Medical researchers there have grown heart cells that can mimic abnormal heart rhythms.
Dr. Zachary Laksman and his team say it’s the first time these kind of cells have been created in a petri dish, and will allow them to figure out which drugs work best for people with heart arrhythmia.
“Our goal is that we can identify which patients would benefit from one drug versus another drug. Or determine which drug could be dangerous or harmful before prescribing the medication to the person,” he explains.
Allan Horwood has been dealing with atrial fibrillation for about 10 years, and is part of the study.
“Imagine if your heart is going twice as fast as it should all day long,” he explains.

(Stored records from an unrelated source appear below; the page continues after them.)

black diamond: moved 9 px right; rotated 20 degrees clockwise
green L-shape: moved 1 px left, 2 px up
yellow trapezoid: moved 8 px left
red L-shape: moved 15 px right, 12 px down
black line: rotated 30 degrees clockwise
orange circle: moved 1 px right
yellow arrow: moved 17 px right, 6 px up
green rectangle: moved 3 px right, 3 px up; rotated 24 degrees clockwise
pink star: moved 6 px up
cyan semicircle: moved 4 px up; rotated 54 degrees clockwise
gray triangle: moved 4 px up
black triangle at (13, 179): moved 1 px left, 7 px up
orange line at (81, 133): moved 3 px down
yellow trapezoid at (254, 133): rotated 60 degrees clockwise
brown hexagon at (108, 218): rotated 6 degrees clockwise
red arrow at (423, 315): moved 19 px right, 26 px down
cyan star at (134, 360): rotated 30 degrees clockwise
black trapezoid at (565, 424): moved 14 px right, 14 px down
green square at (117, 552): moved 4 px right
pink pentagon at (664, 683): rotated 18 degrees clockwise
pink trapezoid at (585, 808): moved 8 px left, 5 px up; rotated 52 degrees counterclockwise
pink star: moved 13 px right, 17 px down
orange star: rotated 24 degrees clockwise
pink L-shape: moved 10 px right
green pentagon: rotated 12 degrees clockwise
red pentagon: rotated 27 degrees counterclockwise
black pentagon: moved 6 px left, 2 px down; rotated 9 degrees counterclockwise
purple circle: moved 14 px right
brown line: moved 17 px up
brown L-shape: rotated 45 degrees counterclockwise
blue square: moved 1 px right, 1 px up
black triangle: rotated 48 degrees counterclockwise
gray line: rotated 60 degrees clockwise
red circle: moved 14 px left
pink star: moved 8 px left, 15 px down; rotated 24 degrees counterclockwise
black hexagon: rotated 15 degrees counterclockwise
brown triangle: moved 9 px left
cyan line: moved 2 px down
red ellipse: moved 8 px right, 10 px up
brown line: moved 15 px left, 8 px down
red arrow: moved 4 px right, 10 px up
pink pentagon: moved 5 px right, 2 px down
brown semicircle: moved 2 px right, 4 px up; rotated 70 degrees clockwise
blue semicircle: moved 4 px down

“It’s kind of like you’re exercising all day long. But you’re not. Your heart is. Your heart is just pumping extremely fast. So you’re just exhausted at the end of the day. So by 7:30, you can hardly keep your eyes open.”
Horwood’s DNA was just some of what used to create the heart cells.
Researchers have taken samples from about 300 patients, and will do tests to determine what form of treatment works best for each patient.